__EXERCISE BRIEF__
Exclude the pictures, and otherwise reproduce the data in full.

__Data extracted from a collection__
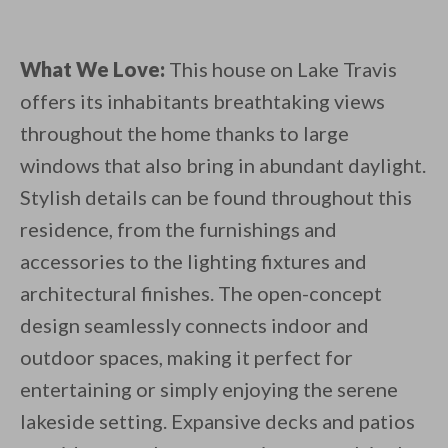
What We Love:
This house on Lake Travis
offers its inhabitants breathtaking views
throughout the home thanks to large
windows that also bring in abundant daylight.
Stylish details can be found throughout this
residence, from the furnishings and
accessories to the lighting fixtures and
architectural finishes. The open-concept
design seamlessly connects indoor and
outdoor spaces, making it perfect for
entertaining or simply enjoying the serene
lakeside setting. Expansive decks and patios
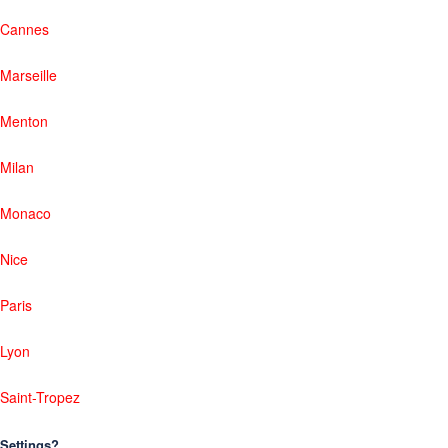
Cannes
Marseille
Menton
Milan
Monaco
Nice
Paris
Lyon
Saint-Tropez
Settings?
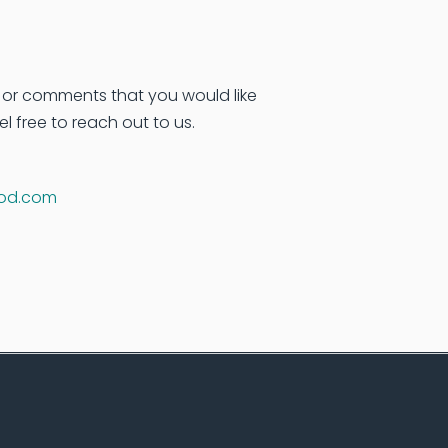
 or comments that you would like
el free to reach out to us.
d.com
.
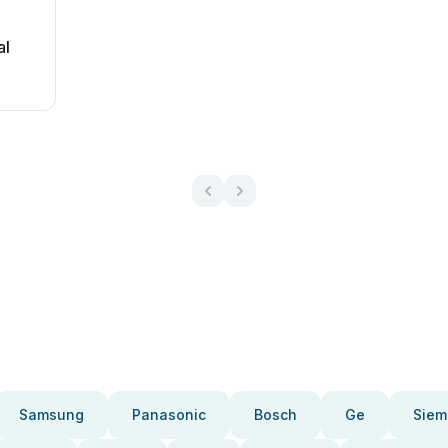
al
Samsung
Panasonic
Bosch
Ge
Siem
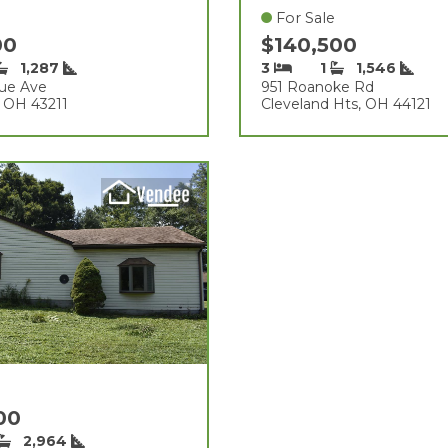
For Sale
00
$140,500
1,287
3
1
1,546
ue Ave
951 Roanoke Rd
 OH 43211
Cleveland Hts, OH 44121
000
2,964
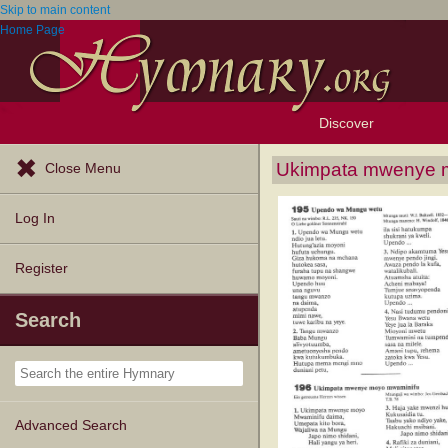
Skip to main content
Home Page
Discover
Browse Resources
Exploration Tools
Popular Tunes
Popular Texts
Lectionary
Topics
Ukimpata mwenye 
Close Menu
Log In
Register
Search
Advanced Search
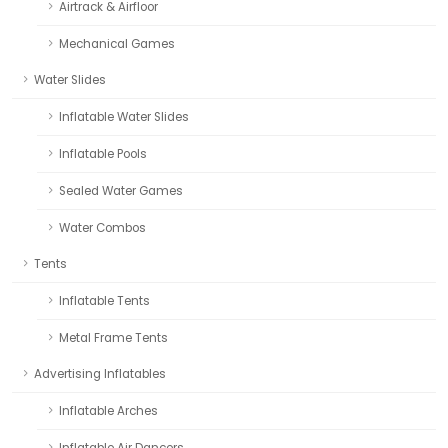
Airtrack & Airfloor
Mechanical Games
Water Slides
Inflatable Water Slides
Inflatable Pools
Sealed Water Games
Water Combos
Tents
Inflatable Tents
Metal Frame Tents
Advertising Inflatables
Inflatable Arches
Inflatable Air Dancers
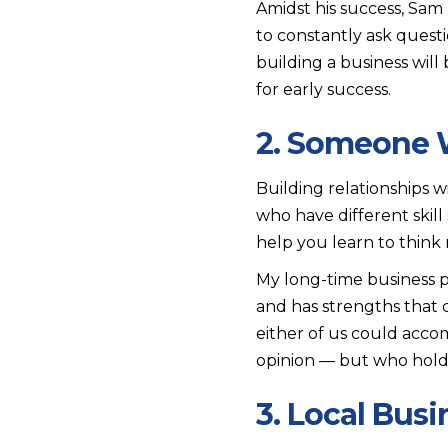
Amidst his success, Sam
to constantly ask ques
building a business wil
for early success.
2. Someone Wi
Building relationships w
who have different skil
help you learn to think
My long-time business p
and has strengths that 
either of us could acco
opinion — but who holds
3. Local Bus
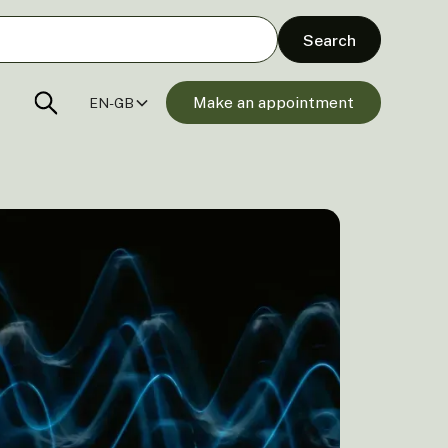
Make an appointment
EN-GB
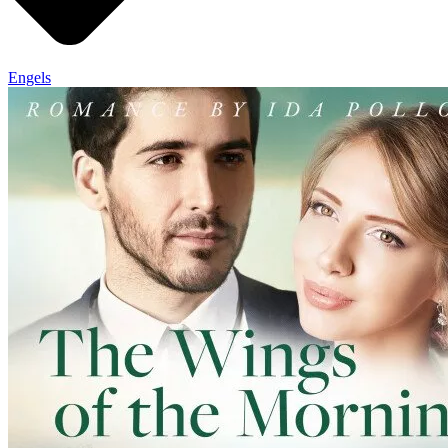
Engels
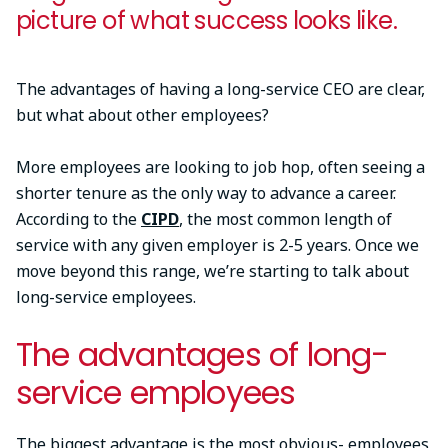
picture of what success looks like.
The advantages of having a long-service CEO are clear,
but what about other employees?
More employees are looking to job hop, often seeing a
shorter tenure as the only way to advance a career.
According to the
CIPD
, the most common length of
service with any given employer is 2-5 years. Once we
move beyond this range, we’re starting to talk about
long-service employees.
The advantages of long-
service employees
The biggest advantage is the most obvious- employees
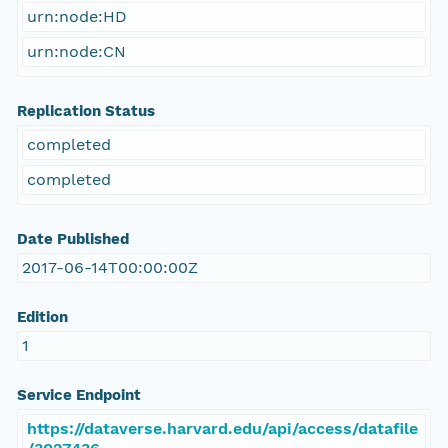
urn:node:HD
urn:node:CN
Replication Status
completed
completed
Date Published
2017-06-14T00:00:00Z
Edition
1
Service Endpoint
https://dataverse.harvard.edu/api/access/datafile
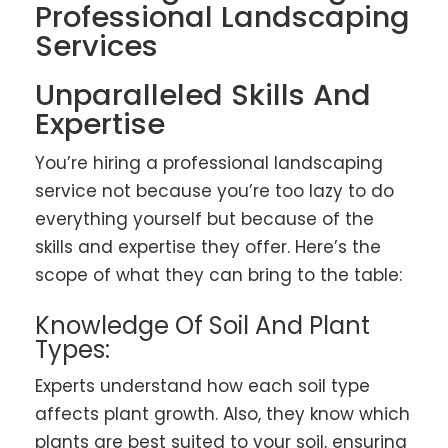
Professional Landscaping
Services
Unparalleled Skills And
Expertise
You’re hiring a professional landscaping
service not because you’re too lazy to do
everything yourself but because of the
skills and expertise they offer. Here’s the
scope of what they can bring to the table:
Knowledge Of Soil And Plant
Types:
Experts understand how each soil type
affects plant growth. Also, they know which
plants are best suited to your soil, ensuring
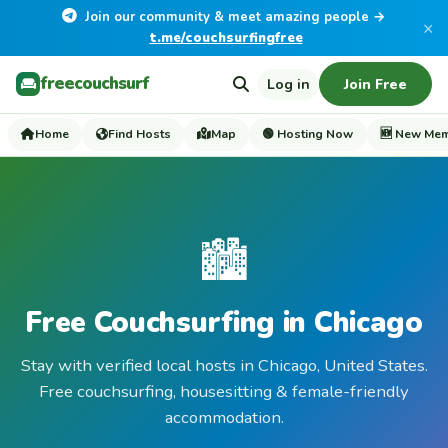
Join our community & meet amazing people →
×
t.me/couchsurfingfree
freecouchsurf
Log in
Join Free
Home
Find Hosts
Map
🟢 Hosting Now
🆕 New Me
🏙️
Free Couchsurfing in Chicago
Stay with verified local hosts in Chicago, United States.
Free couchsurfing, housesitting & female-friendly
accommodation.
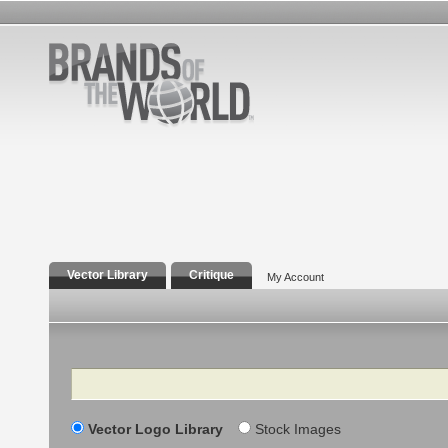
Vector Library
Critique
My Account
Search
Vector Logo Library
Stock Images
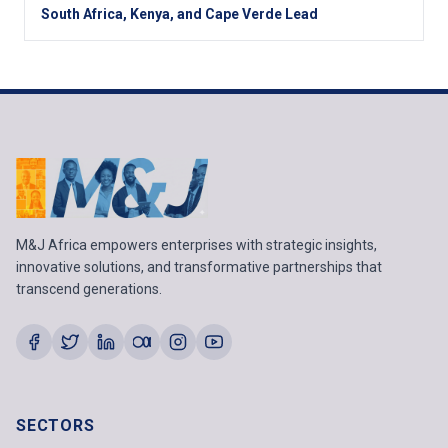
South Africa, Kenya, and Cape Verde Lead
M&J Africa empowers enterprises with strategic insights,
innovative solutions, and transformative partnerships that
transcend generations.
SECTORS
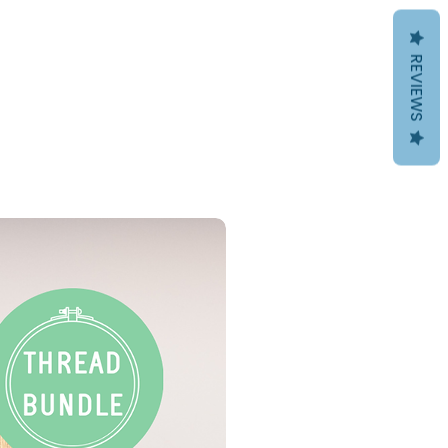
REVIEWS
PDF Download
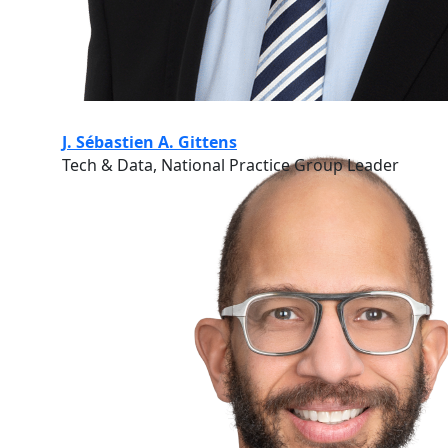
J. Sébastien A. Gittens
Tech & Data, National Practice Group Leader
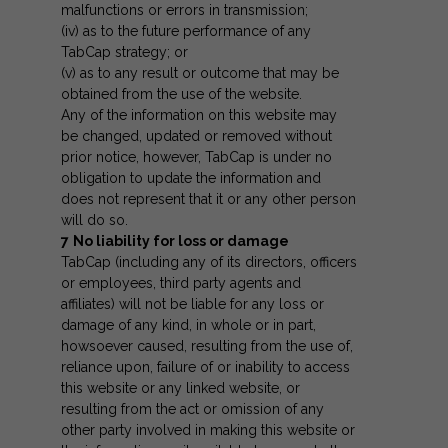
malfunctions or errors in transmission;
(iv) as to the future performance of any
TabCap strategy; or
(v) as to any result or outcome that may be
obtained from the use of the website.
Any of the information on this website may
be changed, updated or removed without
prior notice, however, TabCap is under no
obligation to update the information and
does not represent that it or any other person
will do so.
7
No liability for loss or damage
TabCap (including any of its directors, officers
or employees, third party agents and
affiliates) will not be liable for any loss or
damage of any kind, in whole or in part,
howsoever caused, resulting from the use of,
reliance upon, failure of or inability to access
this website or any linked website, or
resulting from the act or omission of any
other party involved in making this website or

__RESULT OF THE EXERCISE__
What We Love:
This house on Lake Travis
offers its inhabitants breathtaking views
throughout the home thanks to large
windows that also bring in abundant daylight.
Stylish details can be found throughout this
residence, from the furnishings and
accessories to the lighting fixtures and
architectural finishes. The open-concept
design seamlessly connects indoor and
outdoor spaces, making it perfect for
entertaining or simply enjoying the serene
lakeside setting. Expansive decks and patios
Cannes
Marseille
Menton
Milan
Monaco
Nice
Paris
Lyon
Saint-Tropez
Settings?
 or comments that you would like
el free to reach out to us.
d.com
.
al
Samsung
Panasonic
Bosch
Ge
Siem
For Sale
00
$140,500
1,287
3
1
1,546
ue Ave
951 Roanoke Rd
 OH 43211
Cleveland Hts, OH 44121
000
2,964
Skip to main content
Home Page
Discover
Browse Resources
Exploration Tools
Popular Tunes
Popular Texts
Lectionary
Topics
Ukimpata mwenye 
Close Menu
Log In
Register
Search
Advanced Search
Airtrack & Airfloor
Mechanical Games
Water Slides
Inflatable Water Slides
Inflatable Pools
Sealed Water Games
Water Combos
Tents
Inflatable Tents
Metal Frame Tents
Advertising Inflatables
Inflatable Arches
Inflatable Air Dancers
Amidst his success, Sam
to constantly ask ques
building a business wil
for early success.
2. Someone Wi
Building relationships w
who have different skil
help you learn to think
My long-time business p
and has strengths that 
either of us could acco
opinion — but who holds
3. Local Bus
Make an appointment
EN-GB
Engels
picture of what success looks like.
The advantages of having a long-service CEO are clear,
but what about other employees?
More employees are looking to job hop, often seeing a
shorter tenure as the only way to advance a career.
According to the
CIPD
, the most common length of
service with any given employer is 2-5 years. Once we
move beyond this range, we’re starting to talk about
long-service employees.
The advantages of long-
service employees
The biggest advantage is the most obvious- employees
urn:node:HD
urn:node:CN
Replication Status
completed
completed
Date Published
2017-06-14T00:00:00Z
Edition
1
Service Endpoint
https://dataverse.harvard.edu/api/access/datafile
Professional Landscaping
Services
Unparalleled Skills And
Expertise
You’re hiring a professional landscaping
service not because you’re too lazy to do
everything yourself but because of the
skills and expertise they offer. Here’s the
scope of what they can bring to the table:
Knowledge Of Soil And Plant
Types:
Experts understand how each soil type
affects plant growth. Also, they know which
plants are best suited to your soil, ensuring
Join our community & meet amazing people →
×
t.me/couchsurfingfree
freecouchsurf
Log in
Join Free
Home
Find Hosts
Map
🟢 Hosting Now
🆕 New Me
🏙️
Free Couchsurfing in Chicago
Stay with verified local hosts in Chicago, United States.
Free couchsurfing, housesitting & female-friendly
accommodation.
Vector Library
Critique
My Account
Search
Vector Logo Library
Stock Images
South Africa, Kenya, and Cape Verde Lead
M&J Africa empowers enterprises with strategic insights,
innovative solutions, and transformative partnerships that
transcend generations.
SECTORS
REVIEWS
PDF Download
J. Sébastien A. Gittens
Tech & Data, National Practice Group Leader
malfunctions or errors in transmission;
(iv) as to the future performance of any
TabCap strategy; or
(v) as to any result or outcome that may be
obtained from the use of the website.
Any of the information on this website may
be changed, updated or removed without
prior notice, however, TabCap is under no
obligation to update the information and
does not represent that it or any other person
will do so.
7
No liability for loss or damage
TabCap (including any of its directors, officers
or employees, third party agents and
affiliates) will not be liable for any loss or
damage of any kind, in whole or in part,
howsoever caused, resulting from the use of,
reliance upon, failure of or inability to access
this website or any linked website, or
resulting from the act or omission of any
other party involved in making this website or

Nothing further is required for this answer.